Your answer should be the lines of the listing that contain the word "Siamese".

■ Materials provided:
===============

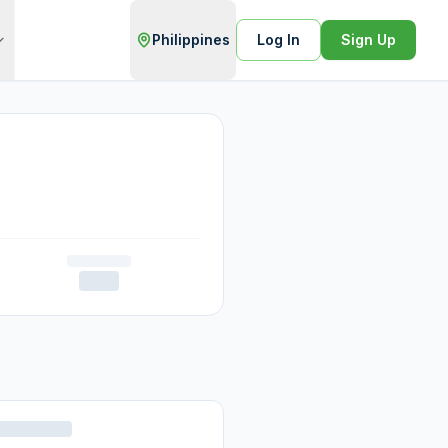
Philippines
Log In
Sign Up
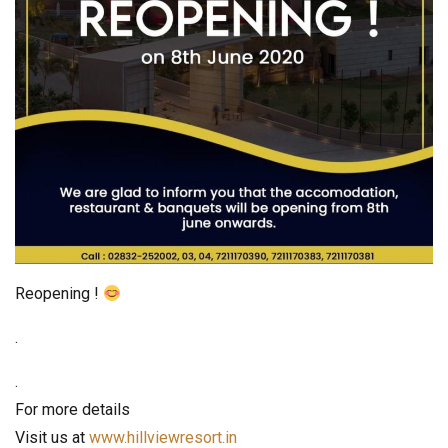
Reopening !
.
.
For more details
Visit us at
www.hillviewresort.in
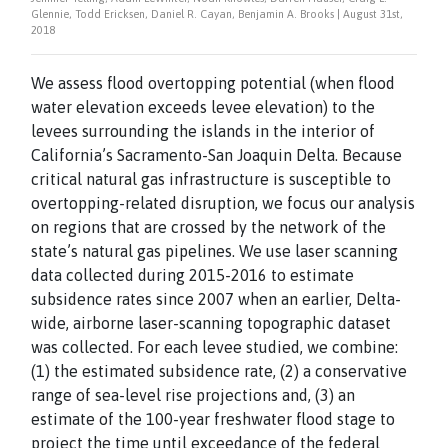
Glennie, Todd Ericksen, Daniel R. Cayan, Benjamin A. Brooks | August 31st,
2018
We assess flood overtopping potential (when flood
water elevation exceeds levee elevation) to the
levees surrounding the islands in the interior of
California’s Sacramento-San Joaquin Delta. Because
critical natural gas infrastructure is susceptible to
overtopping-related disruption, we focus our analysis
on regions that are crossed by the network of the
state’s natural gas pipelines. We use laser scanning
data collected during 2015-2016 to estimate
subsidence rates since 2007 when an earlier, Delta-
wide, airborne laser-scanning topographic dataset
was collected. For each levee studied, we combine:
(1) the estimated subsidence rate, (2) a conservative
range of sea-level rise projections and, (3) an
estimate of the 100-year freshwater flood stage to
project the time until exceedance of the federal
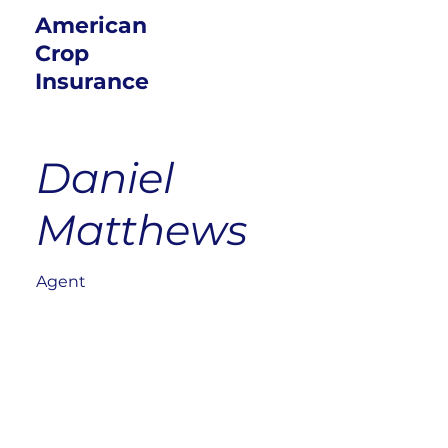
American
Crop
Insurance
Daniel
Matthews
Agent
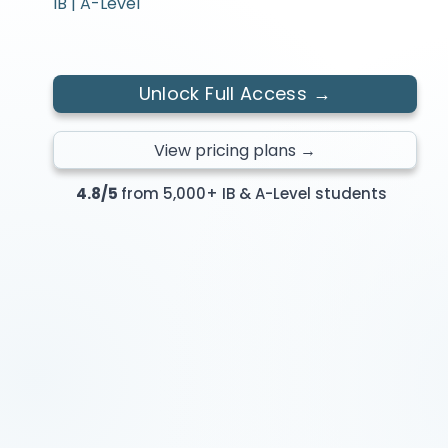
IB | A-Level
Unlock Full Access →
View pricing plans →
4.8/5
from 5,000+ IB & A-Level students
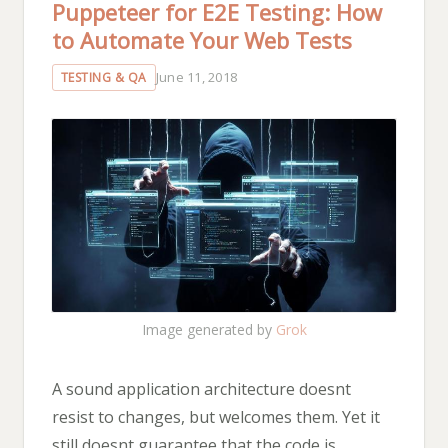
Puppeteer for E2E Testing: How
to Automate Your Web Tests
June 11, 2018
TESTING & QA
Image generated by
Grok
A sound application architecture doesnt
resist to changes, but welcomes them. Yet it
still doesnt guarantee that the code is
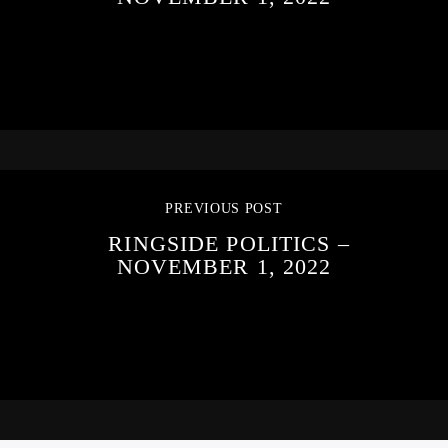
PREVIOUS POST
RINGSIDE POLITICS –
NOVEMBER 1, 2022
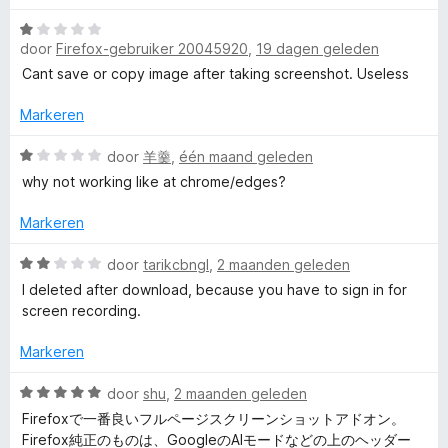
a
r
:
W
r
r
i
1
door
Firefox-gebruiker 20045920
,
19 dagen geleden
a
d
n
v
a
e
Cant save or copy image after taking screenshot. Useless
g
A
a
r
r
:
n
d
i
Markeren
5
5
w
e
n
v
r
W
g
door
羊羹
,
één maand geleden
a
e
i
a
:
n
why not working like at chrome/edges?
n
a
4
5
g
r
v
s
Markeren
:
d
a
1
e
n
W
door
tarikcbngl
,
2 maanden geleden
o
v
r
5
a
I deleted after download, because you have to sign in for
a
i
a
screen recording.
m
n
n
r
5
g
d
Markeren
:
e
e
1
r
W
door
shu
,
2 maanden geleden
v
i
a
S
Firefoxで一番良いフルページスクリーンショットアドオン。
a
n
a
Firefox純正のものは、GoogleのAIモードなどの上のヘッダー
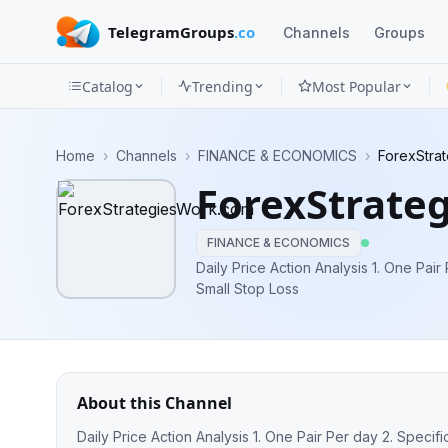
TelegramGroups
.co
Channels
Groups
Catalog
Trending
Most Popular
Channels
Home
›
Channels
›
FINANCE & ECONOMICS
›
ForexStra
Groups
ForexStrate
Categories
FINANCE & ECONOMICS
Mini
Daily Price Action Analysis 1. One Pair 
Small Stop Loss
Apps
Blog
About this Channel
Daily Price Action Analysis 1. One Pair Per day 2. Specifi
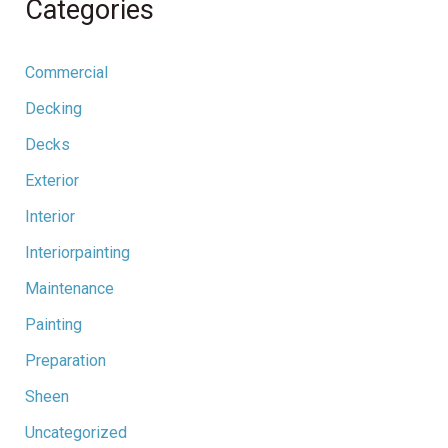
Categories
Commercial
Decking
Decks
Exterior
Interior
Interiorpainting
Maintenance
Painting
Preparation
Sheen
Uncategorized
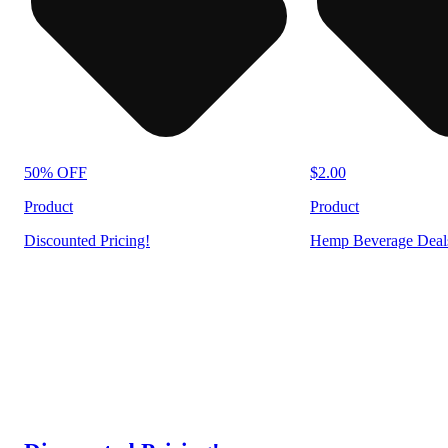
50% OFF
$2.00
Product
Product
Discounted Pricing!
Hemp Beverage Deal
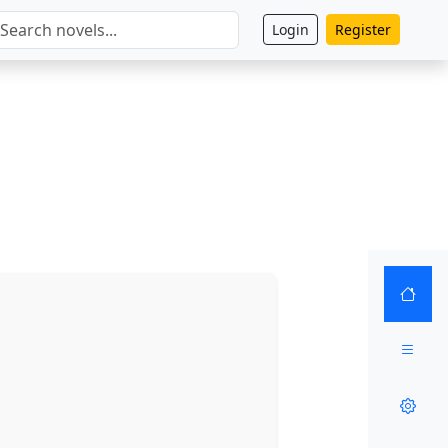
Login
Register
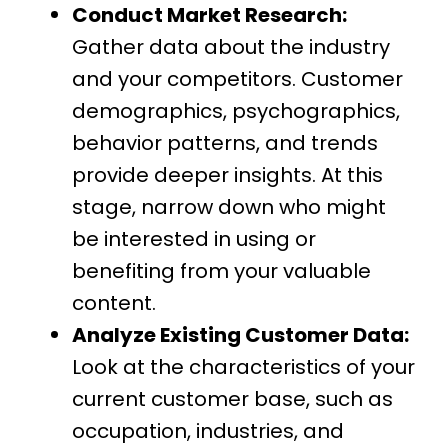
Conduct Market Research:
Gather data about the industry
and your competitors. Customer
demographics, psychographics,
behavior patterns, and trends
provide deeper insights. At this
stage, narrow down who might
be interested in using or
benefiting from your valuable
content.
Analyze Existing Customer Data:
Look at the characteristics of your
current customer base, such as
occupation, industries, and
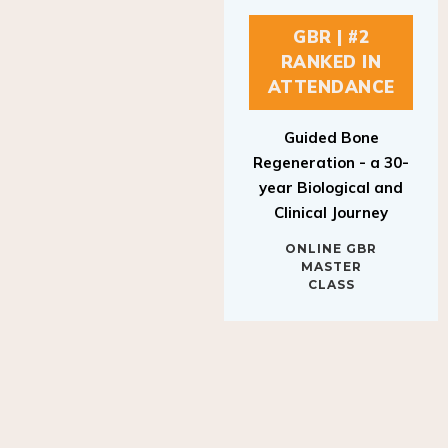
GBR | #2
RANKED IN
ATTENDANCE
Guided Bone
Regeneration - a 30-
year Biological and
Clinical Journey
ONLINE GBR
MASTER
CLASS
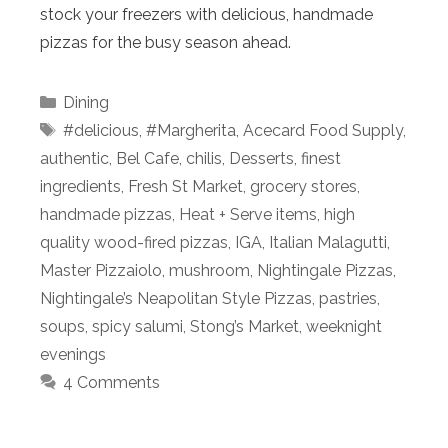
stock your freezers with delicious, handmade
pizzas for the busy season ahead.
Categories
Dining
Tags
#delicious
,
#Margherita
,
Acecard Food Supply
,
authentic
,
Bel Cafe
,
chilis
,
Desserts
,
finest
ingredients
,
Fresh St Market
,
grocery stores
,
handmade pizzas
,
Heat + Serve items
,
high
quality wood-fired pizzas
,
IGA
,
Italian Malagutti
,
Master Pizzaiolo
,
mushroom
,
Nightingale Pizzas
,
Nightingale’s Neapolitan Style Pizzas
,
pastries
,
soups
,
spicy salumi
,
Stong’s Market
,
weeknight
evenings
4 Comments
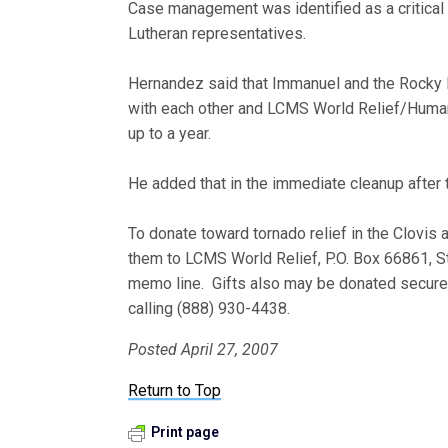
Case management was identified as a critical
Lutheran representatives.
Hernandez said that Immanuel and the Rocky M
with each other and LCMS World Relief/Human
up to a year.
He added that in the immediate cleanup after 
To donate toward tornado relief in the Clovi
them to LCMS World Relief, P.O. Box 66861, S
memo line. Gifts also may be donated securel
calling (888) 930-4438.
Posted April 27, 2007
Return to Top
Print page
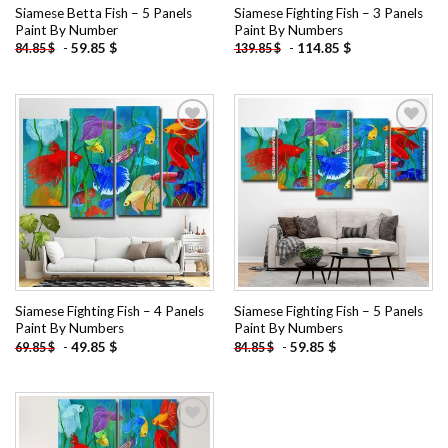
Siamese Betta Fish – 5 Panels
Siamese Fighting Fish – 3 Panels
Paint By Number
Paint By Numbers
-
59.85
$
-
114.85
$
84.85
$
139.85
$
Add to
Add to
wishlist
wishlist
Siamese Fighting Fish – 4 Panels
Siamese Fighting Fish – 5 Panels
Paint By Numbers
Paint By Numbers
-
49.85
$
-
59.85
$
69.85
$
84.85
$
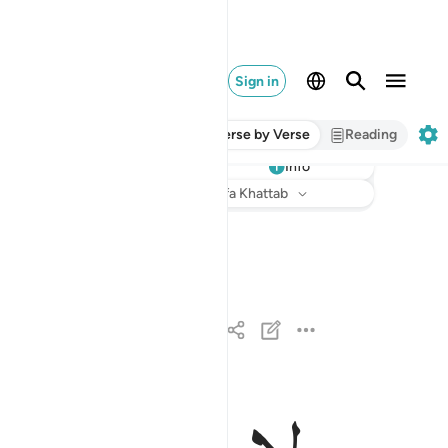
Sign in
Verse by Verse
Reading
Info
Listen
Translation
: Dr. Mustafa Khattab
لايلاف قريش ١
لِإِيلَـٰفِ قُرَيْشٍ ١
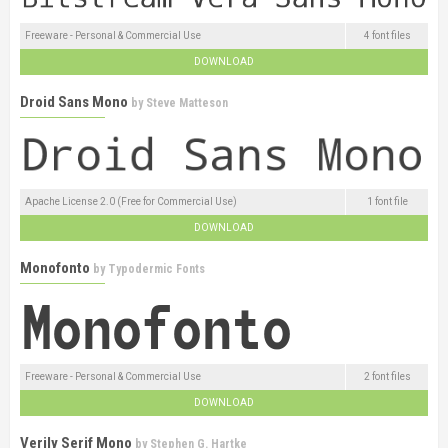
Freeware - Personal & Commercial Use
4 font files
DOWNLOAD
Droid Sans Mono
by
Steve Matteson
Apache License 2.0 (Free for Commercial Use)
1 font file
DOWNLOAD
Monofonto
by
Typodermic Fonts
Freeware - Personal & Commercial Use
2 font files
DOWNLOAD
Verily Serif Mono
by
Stephen G. Hartke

===============

■ Solution for this task:
Siamese Betta Fish – 5 Panels
Siamese Fighting Fish – 3 Panels
Siamese Fighting Fish – 4 Panels
Siamese Fighting Fish – 5 Panels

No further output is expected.